ÜNAL KACIR (İstanbul) - Ya kimse söyle!
TANJU ÖZCAN (Devamla) - Bu kol kimin kolu arkadaşlar, bu kol kimin kolu? Bu kol kimin kolu?
Arkadaşlar, bu kolu tanırsınız siz; bu kol, dünyanın en zengin Başbakanının kolu.
BÜLENT TURAN (İstanbul) - Ya yapma ya! Ayıp ya!
TANJU ÖZCAN (Devamla) - Yani sizin Genel Başkanınızın kolu.
BÜLENT TURAN (İstanbul) -Bu ne ya?
TANJU ÖZCAN (Devamla) - Kol önemli değil arkadaşlar, kol burada teferruat.
AHMET AYDIN (Adıyaman) - Sayın Başkan, böyle ithamlar olabilir mi ya?
TANJU ÖZCAN (Devamla) - Kol herkeste var, ben koldaki saate dikkat çekmek istiyorum.
AHMET AYDIN (Adıyaman)- İspatlamayan müfteridir dünyanın en zengin Başbakanı olduğunu.
TANJU ÖZCAN (Devamla) - Ben koldaki saate dikkat çekmek istiyorum.
AHMET AYDIN (Adıyaman) - İspatlamayan müfteridir.
TANJU ÖZCAN (Devamla) - Arkadaşlar, bu saat kimin? Sayın Başbakanın.
AHMET AYDIN (Adıyaman) - İftiracıdır ispatlamayan dünyanın en zengin Başbakanı olduğunu.
TANJU ÖZCAN (Devamla) - Bu saatin değeri, anlayanlar diyor ki 700 bin dolar.
Başbakanımız kaç yıldır milletvekili arkadaşlar?
BÜLENT TURAN (İstanbul) - Yalancı ne olsun Tanju? Tanju, yalancı ne olsun?
TANJU ÖZCAN (Devamla) - Başbakanımız yaklaşık on bir yıldan bu yana milletvekili.
BÜLENT TURAN (İstanbul) - Tanju, yalancı ne olsun?
TANJU ÖZCAN (Devamla) - Arkadaşlar, on bir yıl boyunca milletvekili maaşlarının hepsini ayakkabı kutusuna doldurun hiç harcamadan yine de 700 bin dolarlık bir saat almaya yetmiyor; ben bunun hesabını yaptım.

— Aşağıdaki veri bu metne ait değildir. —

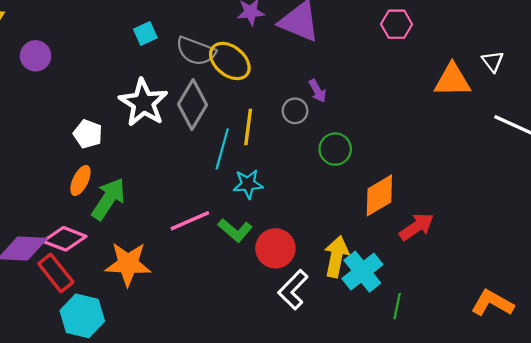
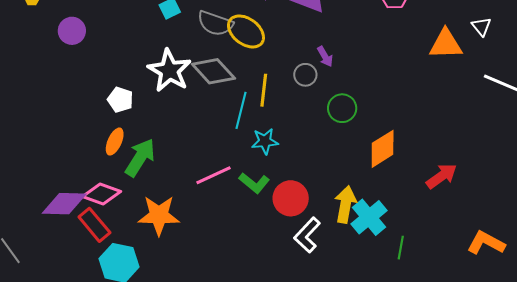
gray diamond: (192, 105) -> (213, 71), turned -72
red arrow: (417, 227) -> (442, 176), moved

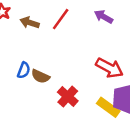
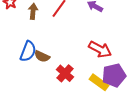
brown arrow: (30, 23) -> (33, 11), turned 77
blue semicircle: (24, 70) -> (28, 51), size x1.5

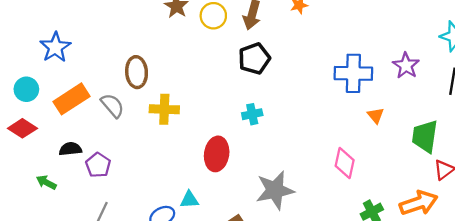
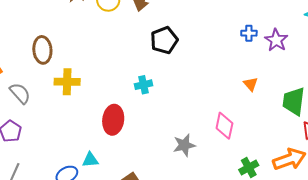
black pentagon: (254, 59) -> (164, 40), moved
blue cross: (353, 73) -> (249, 33), moved, size x0.5
gray semicircle: (112, 106) -> (20, 93), moved
gray star: (275, 190) -> (184, 145), moved, size x0.7

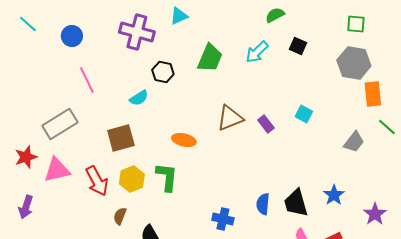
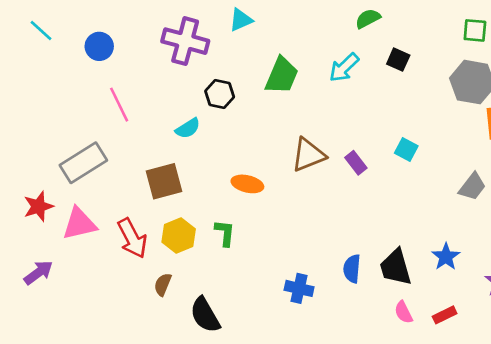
green L-shape: (167, 177) -> (225, 233), size x0.7
purple arrow: (26, 207) -> (38, 273), turned -145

HİLMİ BİLGİN (Sivas) - Sadece konuşuyorsunuz ya! Sadece konuşuyorsunuz!
TANJU ÖZCAN (Devamla) - Böyle bir şey olabilir mi arkadaşlar? Çok ayıptır.
HİLMİ BİLGİN (Sivas) - Cevabı da sen veriyorsun!
TANJU ÖZCAN (Devamla) - Arkadaşlar, ben burada saatin değerinden ziyade şunu sorguluyorum, şunu sorguluyorum: Bu saat helal parayla alınmış bir saat midir, haram parayla alınmış bir saat midir?
AHMET AYDIN (Adıyaman) - Hâlâ iftira atıyorsunuz ayıp ya!
TANJU ÖZCAN (Devamla) - Böyle bir şey olabilir mi? Nasıl bizim Başbakanımız, yırtık ayakkabıyla okuyan Başbakanımız şu anda dünyanın en zengin Başbakanı olabiliyor?
MEHMET ÖNTÜRK (Hatay) - Nereden biliyorsun?
TANJU ÖZCAN (Devamla) - Bunu çıkıp aklı eren biri anlatabildi mi topluma, millete? Arkadaşlar, bakın bu çok yanlış.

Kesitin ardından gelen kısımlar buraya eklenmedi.